Proc Natl Acad Sci U S A. 2021 Jun 22;118(25). doi: 10.1073/pnas.2023999118.
5
Osteogenesis Imperfecta: Mechanisms and Signaling Pathways Connecting Classical and Rare OI Types.成骨不全症:连接经典型和罕见型 OI 类型的机制和信号通路。
Endocr Rev. 2022 Jan 12;43(1):61-90. doi: 10.1210/endrev/bnab017.
6
3D Interrelationship between Osteocyte Network and Forming Mineral during Human Bone Remodeling.成骨细胞网络与形成矿化在人类骨重建过程中的三维相互关系。
Adv Healthc Mater. 2021 Jun;10(12):e2100113. doi: 10.1002/adhm.202100113. Epub 2021 May 8.
7
Increased Osteocyte Lacunae Density in the Hypermineralized Bone Matrix of Children with Osteogenesis Imperfecta Type I.成骨不全症 I 型患儿矿化骨基质中骨细胞陷窝密度增加。
Int J Mol Sci. 2021 Apr 26;22(9):4508. doi: 10.3390/ijms22094508.
8
Compressive Strength of Iliac Bone ECM Is Not Reduced in Osteogenesis Imperfecta and Increases With Mineralization.髂骨细胞外基质的抗压强度在成骨不全症中并未降低,并随矿化而增加。

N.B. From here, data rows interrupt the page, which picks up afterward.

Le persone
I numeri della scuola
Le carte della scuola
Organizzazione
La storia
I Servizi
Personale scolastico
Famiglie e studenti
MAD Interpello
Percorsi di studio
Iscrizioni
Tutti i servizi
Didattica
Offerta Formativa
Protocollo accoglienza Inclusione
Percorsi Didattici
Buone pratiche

J Bone Miner Res. 2021 Jul;36(7):1364-1375. doi: 10.1002/jbmr.4286. Epub 2021 Apr 4.
9
Histopathology of osteogenesis imperfecta bone. Supramolecular assessment of cells and matrices in the context of woven and lamellar bone formation using light, polarization and ultrastructural microscopy.成骨不全症骨的组织病理学。使用光学、偏振和超微结构显微镜,在编织骨和板层骨形成的背景下对细胞和基质进行超分子评估。
Bone Rep. 2020 Dec 1;14:100734. doi: 10.1016/j.bonr.2020.100734. eCollection 2021 Jun.
10
The mechanoresponse of bone is closely related to the osteocyte lacunocanalicular network architecture.骨的力学响应与骨细胞陷窝-小管网络结构密切相关。
Proc Natl Acad Sci U S A. 2020 Dec 22;117(51):32251-32259. doi: 10.1073/pnas.2011504117. Epub 2020 Dec 7.